Die Covid-Pandemie hat richtigerweise zur Frage der Zukunftsfähigkeit des Föderalismus geführt. Die Schweiz hat – bis jetzt – die Pandemie so gut wie kaum eine andere westliche Demokratie bewältigt. Der Föderalismus hat einen wichtigen Anteil daran. Gleichwohl hat er einen schweren Stand.

SP und SVP sind sich einig, dass sie Kantonsgrenzen neu ziehen oder Städten eine eigene kantonsunabhängige, zusätzliche Repräsentanz auf Bundesebene zugestehen wollen. Avenir Suisse bezeichnete schon 2005 den Föderalismus als überholte Fragmentierung der Schweiz, die vornehmlich Kosten verursache, und wollte dagegen Metropolitanregionen und freie Bahn für eine globale Wirtschaft.
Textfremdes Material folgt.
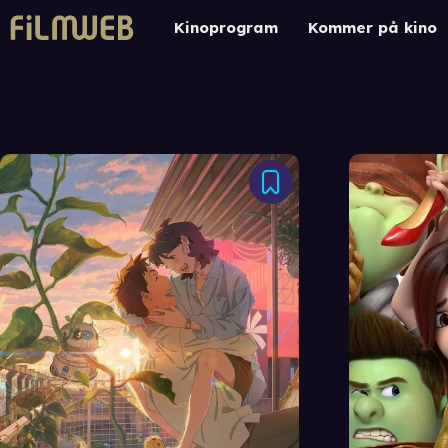
Kinoprogram
Kommer på kino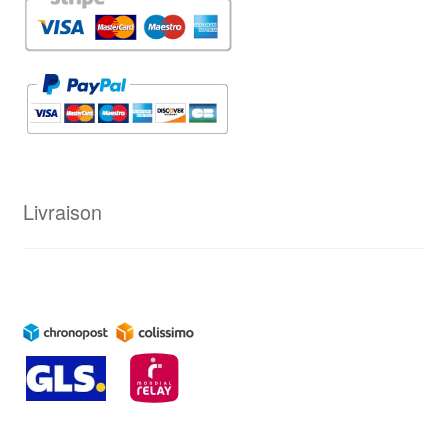
Livraison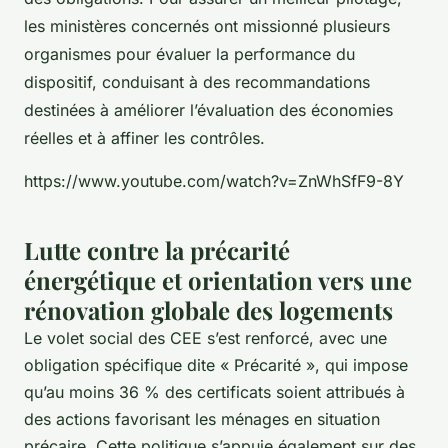
les ministères concernés ont missionné plusieurs
organismes pour évaluer la performance du
dispositif, conduisant à des recommandations
destinées à améliorer l’évaluation des économies
réelles et à affiner les contrôles.
https://www.youtube.com/watch?v=ZnWhSfF9-8Y
Lutte contre la précarité
énergétique et orientation vers une
rénovation globale des logements
Le volet social des CEE s’est renforcé, avec une
obligation spécifique dite « Précarité », qui impose
qu’au moins 36 % des certificats soient attribués à
des actions favorisant les ménages en situation
précaire. Cette politique s’appuie également sur des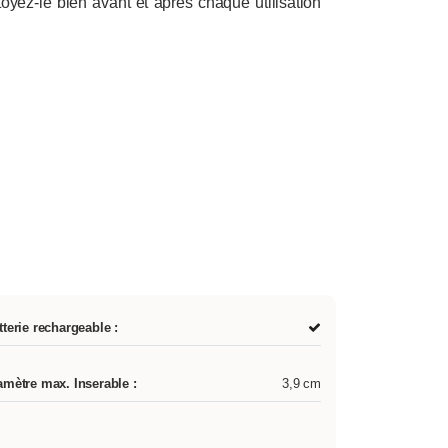
toyez-le bien avant et après chaque utilisation
tterie rechargeable :
amètre max. Inserable :
3,9 cm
Aber der Föderalismus ist auch ausserhalb liberaler Radikaler nicht besonders populär: «Flickenteppich» ist noch das harmloseste Substantiv, das dann immer von jemandem hervorgeholt wird, der etwas einheitlich, national, und gleichförmig geregelt haben möchte, natürlich unter eigener Führung.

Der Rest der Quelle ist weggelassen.